Code defect category Example Checkstyle Findbugs PMD Jtest
Reference operation Null Pointer Reference
Object operations Object comparison (use = instead of equals)
Expression complexity Extra if statements
Array usage Array subscript out of bounds
Unused variables or code segments Unused Variables
Resource Recycling I/O not closed
Method call Return value without Method
Code Design Empty try/catch/finally Blocks

It can be seen from the table that several tools have different focuses on code checks. Among them, checkstyle focuses more on the code writing format and whether it meets the encoding standard test, and the code bug discovery function is weak. findbugs, PMD, and jtest focus on discovering code defects.

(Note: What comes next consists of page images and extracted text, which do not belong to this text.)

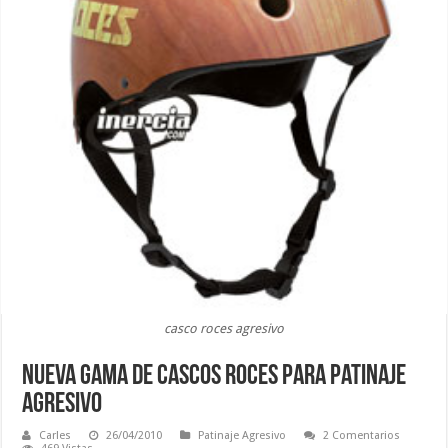
casco roces agresivo
Nueva gama de cascos Roces para patinaje
agresivo
Carles
26/04/2010
Patinaje Agresivo
2 Comentarios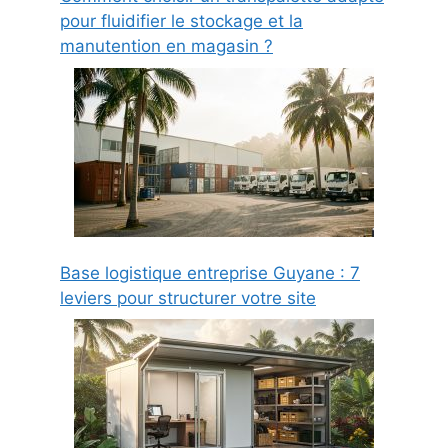
pour fluidifier le stockage et la
manutention en magasin ?
Base logistique entreprise Guyane : 7
leviers pour structurer votre site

In the Code Defect check, these three tools have different types of code defects and overlap.

 

Summary

This article describes four mainstream Java static code analysis tools, including checkstyle, findbugs, PMD, and jtest, in terms of functions, features, and built-in programming specifications, the code analysis capabilities of these four tools are compared through a Java code example. These four tools have different built-in programming specifications, so they have different abilities to discover different types of code problems. Checkstyle focuses more on code writing format check, while findbugs, PMD, and jtest focuses on discovering code defects. Finally, I hope this article will help Java software developers and testers to learn more about the above four mainstream Java static analysis tools and help them select the appropriate tools as needed.

 

This article is from http://www.oschina.net/question/129540_23043!

Contact Us

The content source of this page is from Internet, which doesn't represent Alibaba Cloud's opinion; products and services mentioned on that page don't have any relationship with Alibaba Cloud. If the content of the page makes you feel confusing, please write us an email, we will handle the problem within 5 days after receiving your email.

If you find any instances of plagiarism from the community, please send an email to: info-contact@alibabacloud.com and provide relevant evidence. A staff member will contact you within 5 working days.

A Free Trial That Lets You Build Big!

Start building with 50+ products and up to 12 months usage for Elastic Compute Service

  • Sales Support

    1 on 1 presale consultation

  • After-Sales Support

    24/7 Technical Support 6 Free Tickets per Quarter Faster Response

  • Alibaba Cloud offers highly flexible support services tailored to meet your exact needs.